February 1, 2017Written by Tyler Treese

GameStop Employees Told Not to Sell New Items

If you’re being told that new items are out of stock more often at GameStop there is a reason why. According to a Kotaku report, it’s due to a new internal program that the retailer calls the Circle of Life. The retailer is prioritizing used sales, and wants a large percentage of a store’s game sales to come from used items. This has led to employees lying to customers, and telling them that new games and consoles were out of stock in order to get them to buy used instead.

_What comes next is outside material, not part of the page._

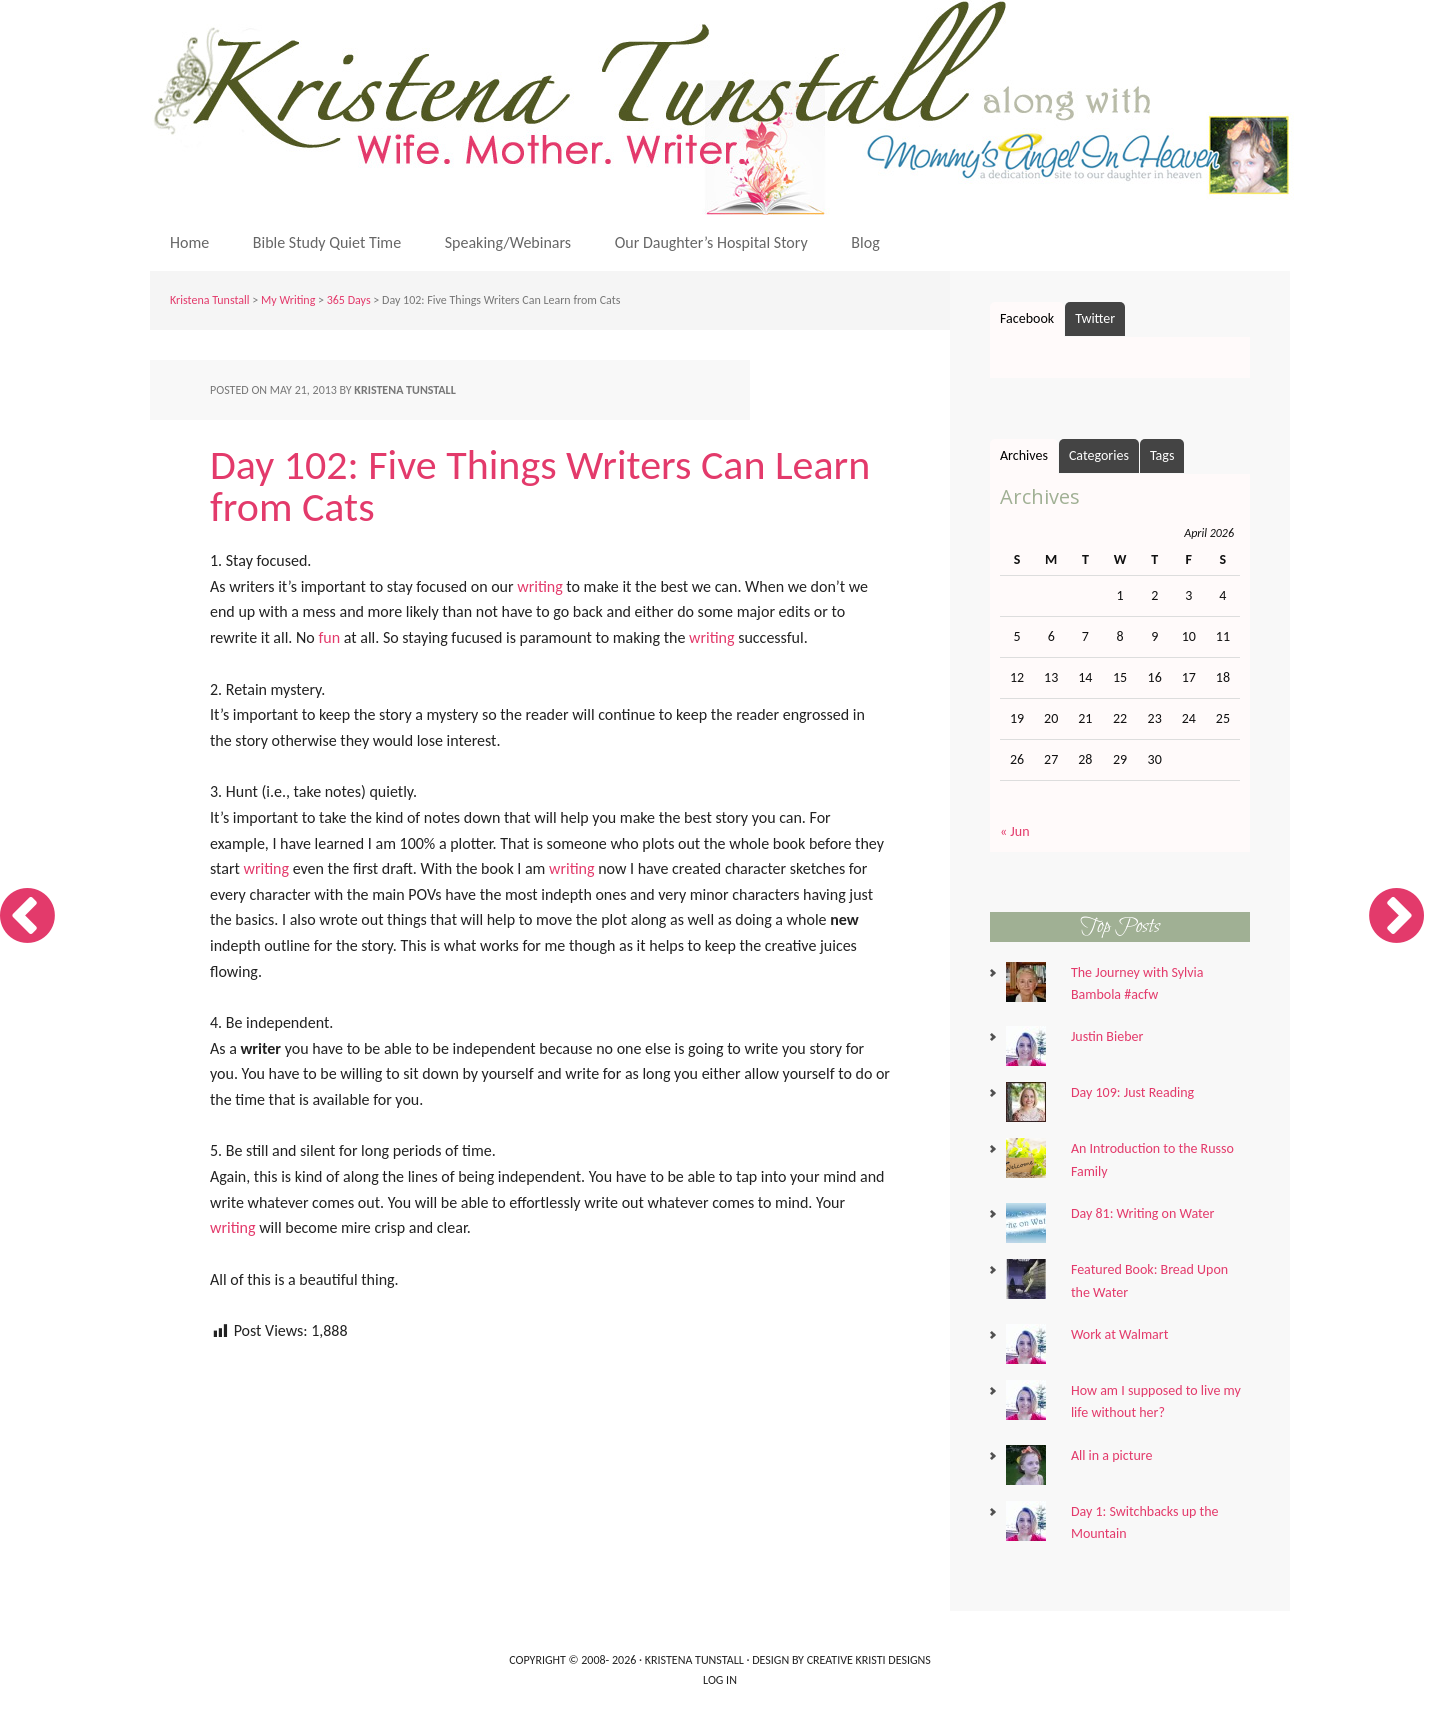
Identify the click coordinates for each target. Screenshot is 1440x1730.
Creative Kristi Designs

Here’s how Kotaku‘s Jason Schreier describes the Circle of Life program:

The program, called “Circle of Life,” gives each GameStop store different percentage quotas for 1) pre-orders; 2) reward card subscriptions; 3) used game sales; and 4) game trade-ins. Each of these quotas is based on the store’s total transactions. Pre-orders and reward cards subscriptions are based on the number of transactions, while used game sales and trade-ins are based on the total dollar value of transactions. If a store’s quota for used game sales is 30%, and the store sells $1,000 worth of merchandise, GameStop expects at least $300 of that merchandise to be pre-owned.

One GameStop employee admitted to lying to customers. “We are telling people we don’t have new systems in stock so we won’t take a $300 or $400 dollar hit on our pre-owned numbers,” said the anonymous employee to Kotaku. “This is company wide and in discussions with my peers it is a common practice. We also tell customers we don’t have copies of new games in stock when they are on sale—for example, Watch Dogs 2 is currently $29.99 new and $54.99 pre-owned. We just tell them we don’t have the new one in stock and shuffle them out the door.”

There’s a lot more details over at the full report, but this clearly isn’t giving “power to the players.” Only time will tell if GameStop’s business practices will backfire, and it’s up to consumers to decide if they will continue to give them their business.